Start of Entries shown

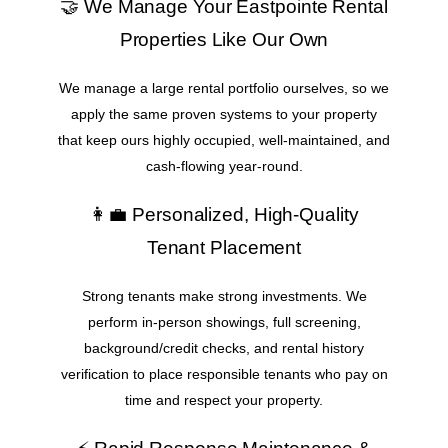
🤝 We Manage Your Eastpointe Rental
Properties Like Our Own
We manage a large rental portfolio ourselves, so we
apply the same proven systems to your property
that keep ours highly occupied, well-maintained, and
cash-flowing year-round.
👩‍💼 Personalized, High-Quality
Tenant Placement
Strong tenants make strong investments. We
perform in-person showings, full screening,
background/credit checks, and rental history
verification to place responsible tenants who pay on
time and respect your property.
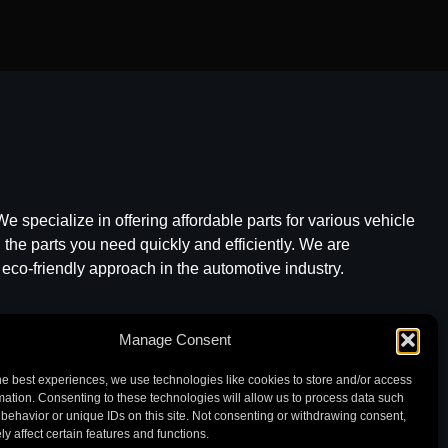
e specialize in offering affordable parts for various vehicle
he parts you need quickly and efficiently. We are
 eco-friendly approach in the automotive industry.
Manage Consent
he best experiences, we use technologies like cookies to store and/or access
mation. Consenting to these technologies will allow us to process data such
behavior or unique IDs on this site. Not consenting or withdrawing consent,
y affect certain features and functions.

End of Entries shown

(Exercise):
Return all the material exactly, pictures excluded.

(Your solution):
🤝 We Manage Your Eastpointe Rental
Properties Like Our Own
We manage a large rental portfolio ourselves, so we
apply the same proven systems to your property
that keep ours highly occupied, well-maintained, and
cash-flowing year-round.
👩‍💼 Personalized, High-Quality
Tenant Placement
Strong tenants make strong investments. We
perform in-person showings, full screening,
background/credit checks, and rental history
verification to place responsible tenants who pay on
time and respect your property.
e specialize in offering affordable parts for various vehicle
he parts you need quickly and efficiently. We are
 eco-friendly approach in the automotive industry.
Manage Consent
he best experiences, we use technologies like cookies to store and/or access
mation. Consenting to these technologies will allow us to process data such
behavior or unique IDs on this site. Not consenting or withdrawing consent,
y affect certain features and functions.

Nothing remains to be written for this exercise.